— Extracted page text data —
'''
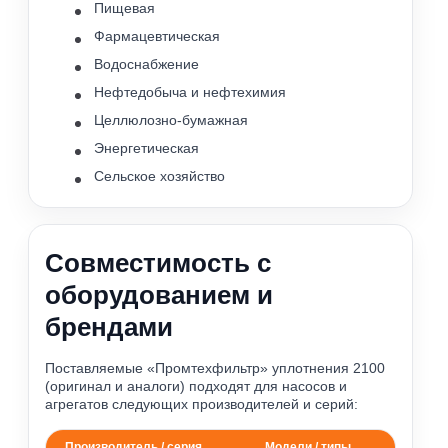
Пищевая
Фармацевтическая
Водоснабжение
Нефтедобыча и нефтехимия
Целлюлозно-бумажная
Энергетическая
Сельское хозяйство
Совместимость с
оборудованием и
брендами
Поставляемые «Промтехфильтр» уплотнения 2100
(оригинал и аналоги) подходят для насосов и
агрегатов следующих производителей и серий:
Производитель / серия
Модели / типы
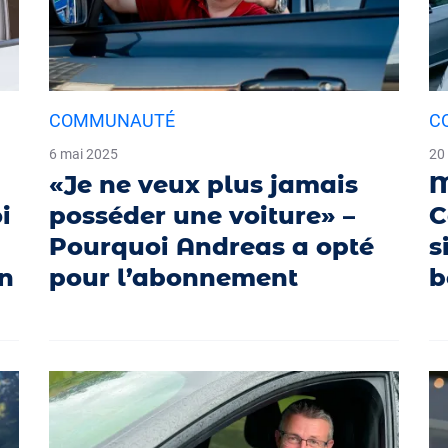
COMMUNAUTÉ
C
6 mai 2025
20 
«Je ne veux plus jamais
M
i
posséder une voiture» –
C
Pourquoi Andreas a opté
s
en
pour l’abonnement
b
'''
— Your assignment —
Output the lines, exactly: the first line of the entries above, every line after it, and the line with "(оригинал и аналоги) подходят для насосов и" as the last. No pictures.

— Exercise response —
Пищевая
Фармацевтическая
Водоснабжение
Нефтедобыча и нефтехимия
Целлюлозно-бумажная
Энергетическая
Сельское хозяйство
Совместимость с
оборудованием и
брендами
Поставляемые «Промтехфильтр» уплотнения 2100
(оригинал и аналоги) подходят для насосов и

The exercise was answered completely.